● Task to carry out: Collect all lines below with the string "that".

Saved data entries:
────────────────

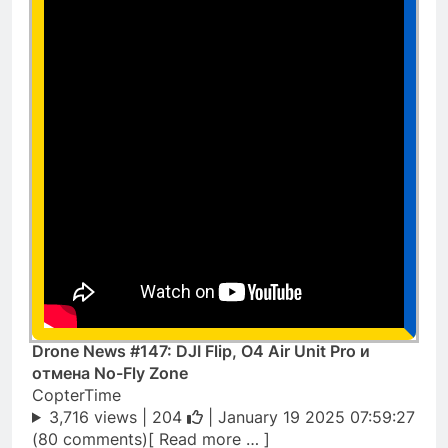
Drone News #147: DJI Flip, O4 Air Unit Pro и
отмена No-Fly Zone
CopterTime
3,716 views |
204
| January 19 2025 07:59:27
(80 comments)[ Read more … ]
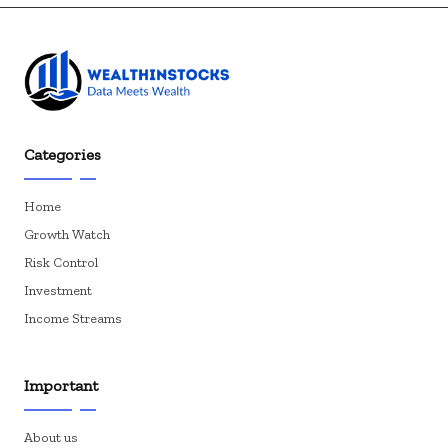
Categories
Home
Growth Watch
Risk Control
Investment
Income Streams
Important
About us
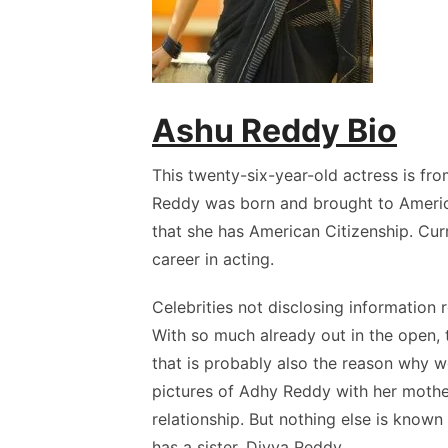
Ashu Reddy Bio
This twenty-six-year-old actress is f
Reddy was born and brought to Americ
that she has American Citizenship. Curr
career in acting.
Celebrities not disclosing information 
With so much already out in the open, 
that is probably also the reason why 
pictures of Adhy Reddy with her mothe
relationship. But nothing else is know
has a sister, Divya Reddy.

────────────────

● Answer space:
that she has American Citizenship. Curr
that is probably also the reason why 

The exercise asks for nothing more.